Got an e-mail today from someone who noticed an oblique reference to me in a recent Analog editorial which, in part, explained why the magazine still doesn’t accept e-mail submissions (I was referred to in it as a “young writer,” which as a middle-aged scribe with two decades of professional writing and publishing experience, I found to be as charming as it was inaccurate). The correspondent wanted to know if there was some sort of war going on between me and the “big three” science fiction magazines, in which I and the editors go after over each other with lead pipes and then laugh at whoever ends up on the ground, bleeding out.
In short: Nah. I have my disagreements with the editors of the “big three” on a couple of things here and there, most famously about their continued and persistent inability to join the 21st century and accept e-mail submissions, and on that particular subject I continue to be rather unimpressed with their arguments regarding why they don’t; the Analog editorial, for example, aside from poorly characterizing the discussion that went on here on the subject, was basically Stanley Schmidt taking the long way around to saying “because I don’t wanna.” That’s fine, and it’s his business, but it’s still not much of an argument, for reasons I’ve noted before.

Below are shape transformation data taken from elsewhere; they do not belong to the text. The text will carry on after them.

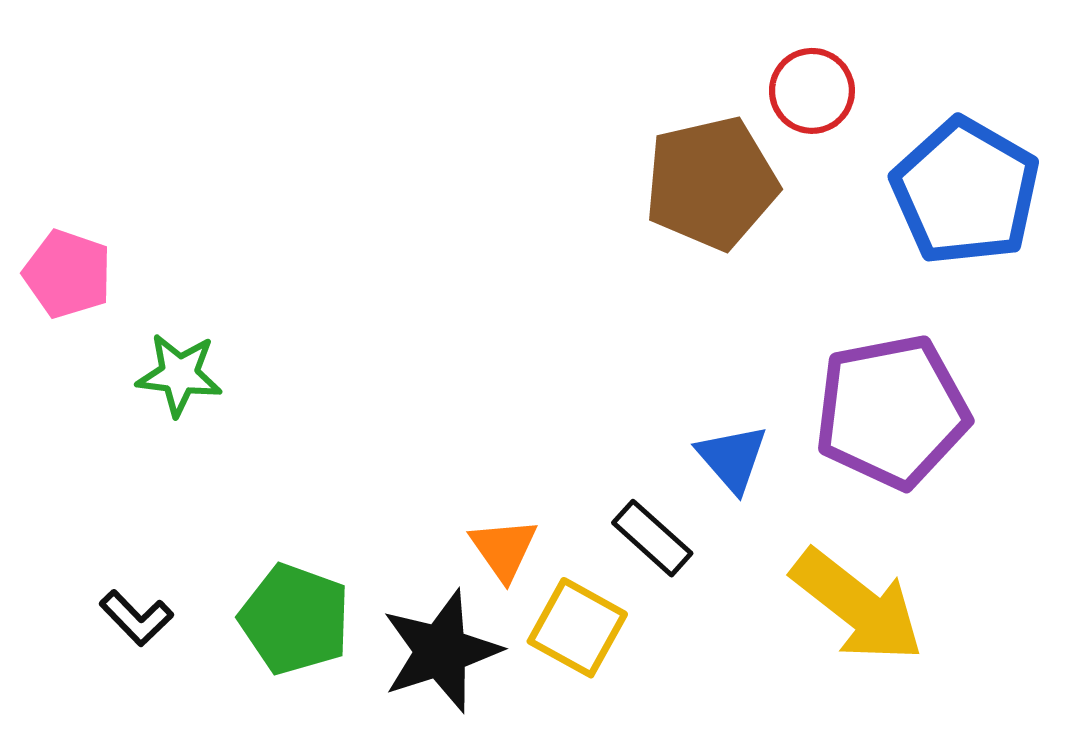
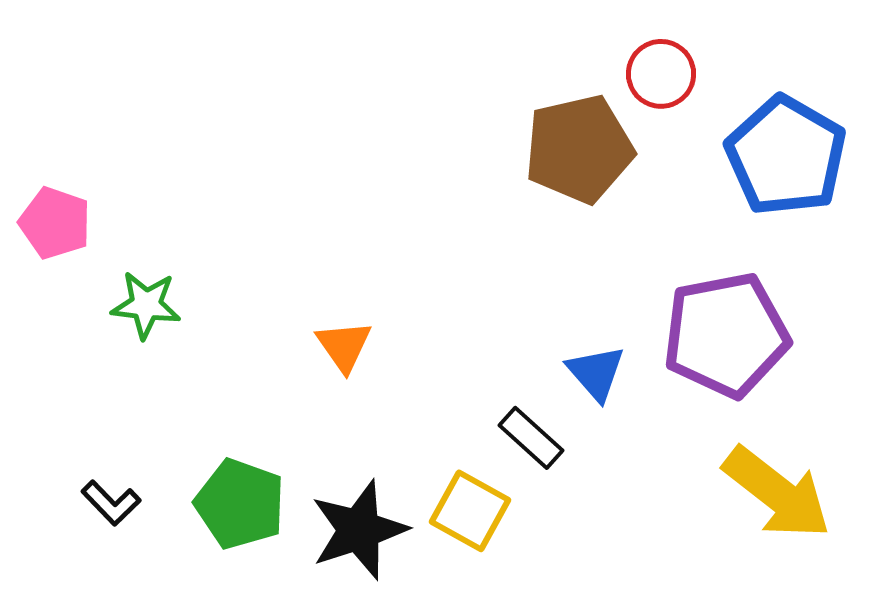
orange triangle: (504, 549) -> (344, 346), moved
yellow arrow: (857, 606) -> (777, 493), moved

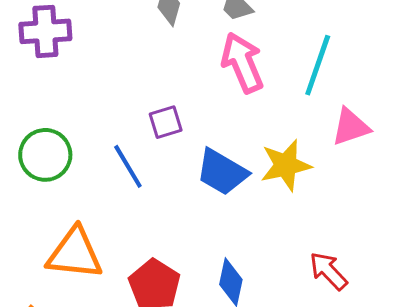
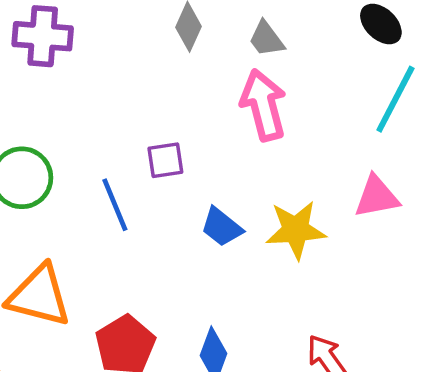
cyan line: (318, 65) -> (395, 99), moved
blue trapezoid: (222, 172) -> (222, 227), size x0.7

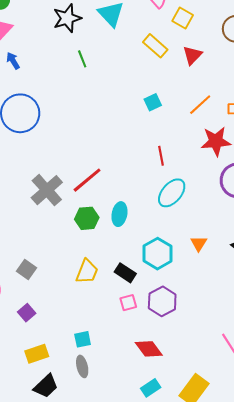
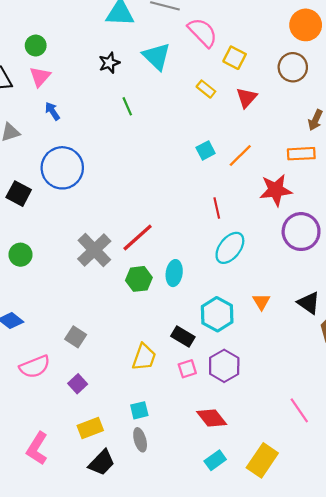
black star: (67, 18) -> (109, 63), size x0.7
yellow rectangle: (155, 46) -> (206, 89), size x0.7
orange line: (200, 105) -> (240, 156), moved
yellow trapezoid: (87, 272) -> (144, 357), moved

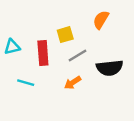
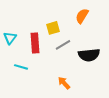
cyan triangle: (12, 47) -> (10, 38), turned -40
orange arrow: (73, 83) -> (64, 83), moved, turned 80

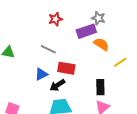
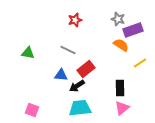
purple rectangle: (86, 31) -> (133, 30), moved
red rectangle: (66, 68) -> (86, 69), turned -48
blue triangle: (41, 74) -> (61, 75), turned 32

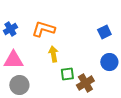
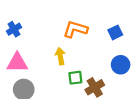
orange L-shape: (43, 29) -> (75, 29), moved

That said, we’re all grown-ups here, and grown-ups can disagree from time to time. If you think on the basis of these disagreements that I have it in for the “big three,” you’re just silly. Differing opinions about the value of e-mail submissions and other such things aside, at the end of the day they’re pro markets in the genre, their editors are good people passionate about writing and about science fiction and fantasy, and on a month-in, month-out basis, they buy and publish fine work. What’s not to like about any of that? Far from wishing them ill, I want them to thrive and succeed.
When I’m griping about them, it’s not because I want to push them along into the dungheap of history, or because I’m some sort of grinning, loudmouthed fool who likes poking at wasp’s nests just to see what angry things fly out of them. It’s because I want them around, buying the stories of my fellow writers and generally contributing to the health and continuance of our genre, for all of our mutual benefit. “Young writer” cracks aside, after two decades in publishing, in both print and online media, I’m not wholly ignorant on this particular subject. I feel qualified to opine.
So, no: I’m not at war with the “big three,” and I very much doubt their editors feel they’re at war with me. I want them to do a few things differently, and clearly I’m not shy about saying so. They are equally clearly able to agree with me or not. But when all is said and done we all want the same thing: For the magazines to be doing their thing for a nice long time. If that’s a war, it’s a pretty strange one.